Drivers in California should know that truckers are not always to blame for truck accidents. In the Large Truck Crash Causation Study, which involved some 963 truck crash cases, truckers were to blame for 44% of two-vehicle crashes. The LTCCS was released in 2007 and is considered a definitive study of the common factors in truck crashes.

This study, conducted by the Federal Motor Carrier Safety Administration and the National Highway Traffic Safety Administration over a 33-month period, has pinpointed three errors that truckers frequently made that led them to cause a crash. They are speeding, driving with bad brakes and the negligent driving that comes with failing to plan routes in advance.

Braking problems were the “critical reason” for 29% of those two-vehicle crashes where truckers were to blame. Speeding came in second (23%) and unfamiliarity with roadways third (22%). Of the three, though, speeding made it the most likely for a trucker to be assigned the critical reason in a crash (670%).

Brake problems made it 170% likelier than when a truck driver has properly adjusted brakes. Unfamiliarity made it 100% likelier than when a trucker actually plans all routes and turns ahead of time and knows what distances to travel.

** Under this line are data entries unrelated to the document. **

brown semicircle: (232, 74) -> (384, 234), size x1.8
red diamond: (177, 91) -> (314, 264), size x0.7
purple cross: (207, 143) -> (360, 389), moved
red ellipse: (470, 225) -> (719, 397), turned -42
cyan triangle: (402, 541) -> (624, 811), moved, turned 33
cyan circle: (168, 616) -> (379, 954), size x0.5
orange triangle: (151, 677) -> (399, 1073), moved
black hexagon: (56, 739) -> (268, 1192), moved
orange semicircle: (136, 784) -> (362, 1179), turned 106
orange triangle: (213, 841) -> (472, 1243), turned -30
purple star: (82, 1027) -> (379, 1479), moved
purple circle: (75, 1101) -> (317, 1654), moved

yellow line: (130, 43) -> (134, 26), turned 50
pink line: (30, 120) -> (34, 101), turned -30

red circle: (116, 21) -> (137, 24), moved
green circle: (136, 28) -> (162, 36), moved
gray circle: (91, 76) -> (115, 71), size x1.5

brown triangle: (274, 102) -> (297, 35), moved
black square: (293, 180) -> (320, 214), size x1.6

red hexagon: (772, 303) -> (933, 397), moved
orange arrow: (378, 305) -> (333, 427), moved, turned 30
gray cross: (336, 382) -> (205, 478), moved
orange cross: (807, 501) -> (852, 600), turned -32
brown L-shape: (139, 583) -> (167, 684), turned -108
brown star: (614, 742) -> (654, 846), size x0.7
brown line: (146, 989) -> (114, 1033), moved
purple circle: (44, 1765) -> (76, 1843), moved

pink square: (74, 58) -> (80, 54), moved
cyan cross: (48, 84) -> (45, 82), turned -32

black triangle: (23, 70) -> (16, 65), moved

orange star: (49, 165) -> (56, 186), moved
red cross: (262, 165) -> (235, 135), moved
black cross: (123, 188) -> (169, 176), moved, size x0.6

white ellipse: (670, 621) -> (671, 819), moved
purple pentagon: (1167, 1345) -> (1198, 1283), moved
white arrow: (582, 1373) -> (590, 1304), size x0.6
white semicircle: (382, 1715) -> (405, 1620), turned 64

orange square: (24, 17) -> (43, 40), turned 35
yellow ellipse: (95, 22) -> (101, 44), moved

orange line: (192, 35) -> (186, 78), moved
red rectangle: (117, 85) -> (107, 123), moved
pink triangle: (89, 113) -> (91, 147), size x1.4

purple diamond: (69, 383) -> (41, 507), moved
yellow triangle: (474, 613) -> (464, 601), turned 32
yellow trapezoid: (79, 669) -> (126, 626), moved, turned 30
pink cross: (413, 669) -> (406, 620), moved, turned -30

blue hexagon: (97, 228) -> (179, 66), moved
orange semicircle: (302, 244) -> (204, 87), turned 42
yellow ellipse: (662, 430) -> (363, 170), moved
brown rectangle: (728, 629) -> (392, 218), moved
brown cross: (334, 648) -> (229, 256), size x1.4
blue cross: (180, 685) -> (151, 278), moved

In those cases where truckers are to blame for truck accidents, injury victims might be able to file a claim against the trucking company or another responsible party. There are cases where truckers may crash because of a defective part, in which case one may file against the parts manufacturer. Whatever the nature of the case, victims might consider seeing a lawyer before anything else. A lawyer may assist with the gathering of proof against the defendant and then proceed to negotiations. If a settlement cannot be achieved, the lawyer might litigate.